Task to carry out. A faithful copy of every record is needed here. Images must not appear in it.

Materials provided.
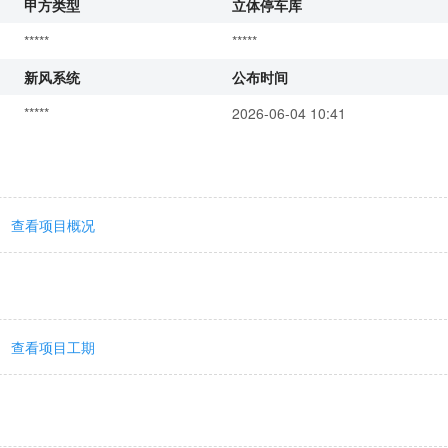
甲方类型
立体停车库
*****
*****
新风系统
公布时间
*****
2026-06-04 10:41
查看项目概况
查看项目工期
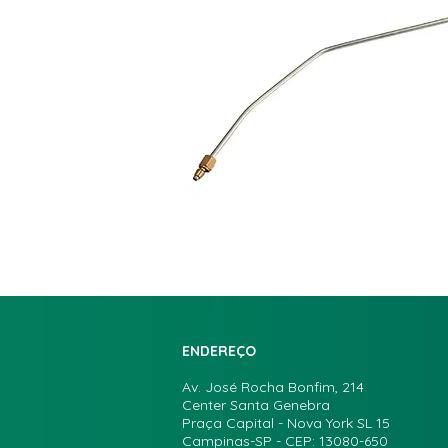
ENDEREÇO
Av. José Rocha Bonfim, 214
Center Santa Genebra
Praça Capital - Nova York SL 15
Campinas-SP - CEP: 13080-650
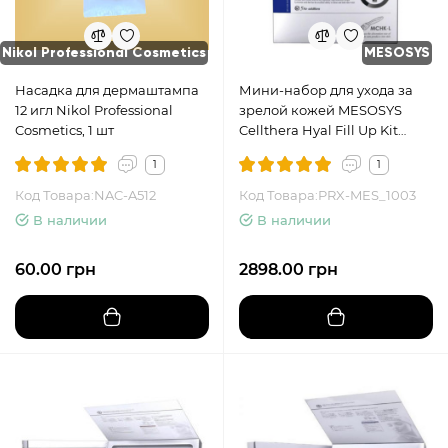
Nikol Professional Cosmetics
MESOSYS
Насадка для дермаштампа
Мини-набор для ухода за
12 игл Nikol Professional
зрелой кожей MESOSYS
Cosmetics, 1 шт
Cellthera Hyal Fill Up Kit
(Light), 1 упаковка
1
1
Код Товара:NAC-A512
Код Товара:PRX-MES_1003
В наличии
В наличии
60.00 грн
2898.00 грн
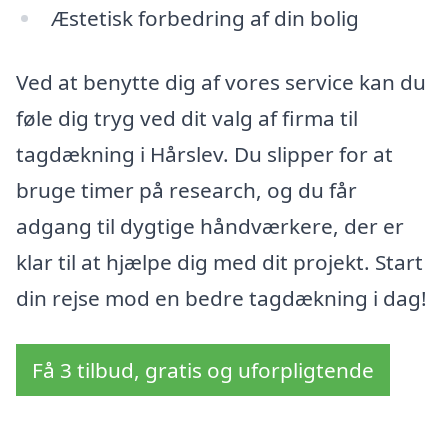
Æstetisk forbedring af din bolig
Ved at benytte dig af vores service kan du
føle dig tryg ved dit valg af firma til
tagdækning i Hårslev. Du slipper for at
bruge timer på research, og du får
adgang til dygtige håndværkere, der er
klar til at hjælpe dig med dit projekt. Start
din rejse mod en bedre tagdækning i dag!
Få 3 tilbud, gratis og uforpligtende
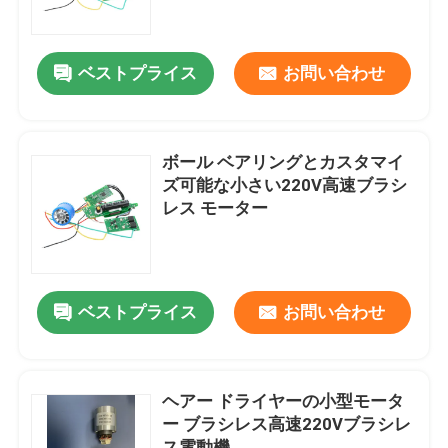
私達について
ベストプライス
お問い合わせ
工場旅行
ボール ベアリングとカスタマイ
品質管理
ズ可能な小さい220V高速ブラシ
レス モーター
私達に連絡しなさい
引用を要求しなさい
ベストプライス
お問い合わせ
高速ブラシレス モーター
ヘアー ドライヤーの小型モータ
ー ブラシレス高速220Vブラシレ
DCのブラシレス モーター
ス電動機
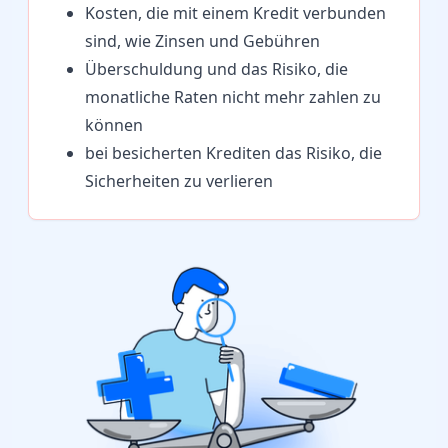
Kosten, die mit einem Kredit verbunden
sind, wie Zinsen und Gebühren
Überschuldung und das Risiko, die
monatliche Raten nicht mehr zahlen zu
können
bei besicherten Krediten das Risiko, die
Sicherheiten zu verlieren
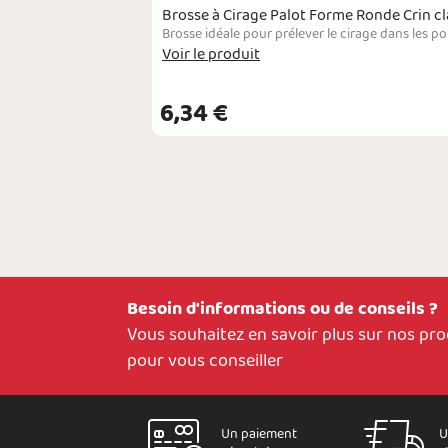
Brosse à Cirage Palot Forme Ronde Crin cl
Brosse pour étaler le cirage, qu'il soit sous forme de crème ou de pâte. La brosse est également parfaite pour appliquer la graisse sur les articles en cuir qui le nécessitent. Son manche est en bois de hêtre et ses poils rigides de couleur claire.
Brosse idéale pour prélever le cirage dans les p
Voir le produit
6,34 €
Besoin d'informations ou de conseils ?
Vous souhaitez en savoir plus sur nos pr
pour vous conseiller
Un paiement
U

Expected answer.
甲方类型
立体停车库
*****
*****
新风系统
公布时间
*****
2026-06-04 10:41
查看项目概况
查看项目工期
ENDEREÇO
Av. José Rocha Bonfim, 214
Center Santa Genebra
Praça Capital - Nova York SL 15
Campinas-SP - CEP: 13080-650
Nikol Professional Cosmetics
MESOSYS
Насадка для дермаштампа
Мини-набор для ухода за
12 игл Nikol Professional
зрелой кожей MESOSYS
Cosmetics, 1 шт
Cellthera Hyal Fill Up Kit
(Light), 1 упаковка
1
1
Код Товара:NAC-A512
Код Товара:PRX-MES_1003
В наличии
В наличии
60.00 грн
2898.00 грн
Æstetisk forbedring af din bolig
Ved at benytte dig af vores service kan du
føle dig tryg ved dit valg af firma til
tagdækning i Hårslev. Du slipper for at
bruge timer på research, og du får
adgang til dygtige håndværkere, der er
klar til at hjælpe dig med dit projekt. Start
din rejse mod en bedre tagdækning i dag!
Få 3 tilbud, gratis og uforpligtende
私達について
ベストプライス
お問い合わせ
工場旅行
ボール ベアリングとカスタマイ
品質管理
ズ可能な小さい220V高速ブラシ
レス モーター
私達に連絡しなさい
引用を要求しなさい
ベストプライス
お問い合わせ
高速ブラシレス モーター
ヘアー ドライヤーの小型モータ
ー ブラシレス高速220Vブラシレ
DCのブラシレス モーター
ス電動機
Kosten, die mit einem Kredit verbunden
sind, wie Zinsen und Gebühren
Überschuldung und das Risiko, die
monatliche Raten nicht mehr zahlen zu
können
bei besicherten Krediten das Risiko, die
Sicherheiten zu verlieren
Brosse à Cirage Palot Forme Ronde Crin cl
Brosse pour étaler le cirage, qu'il soit sous forme de crème ou de pâte. La brosse est également parfaite pour appliquer la graisse sur les articles en cuir qui le nécessitent. Son manche est en bois de hêtre et ses poils rigides de couleur claire.
Brosse idéale pour prélever le cirage dans les p
Voir le produit
6,34 €
Besoin d'informations ou de conseils ?
Vous souhaitez en savoir plus sur nos pr
pour vous conseiller
Un paiement
U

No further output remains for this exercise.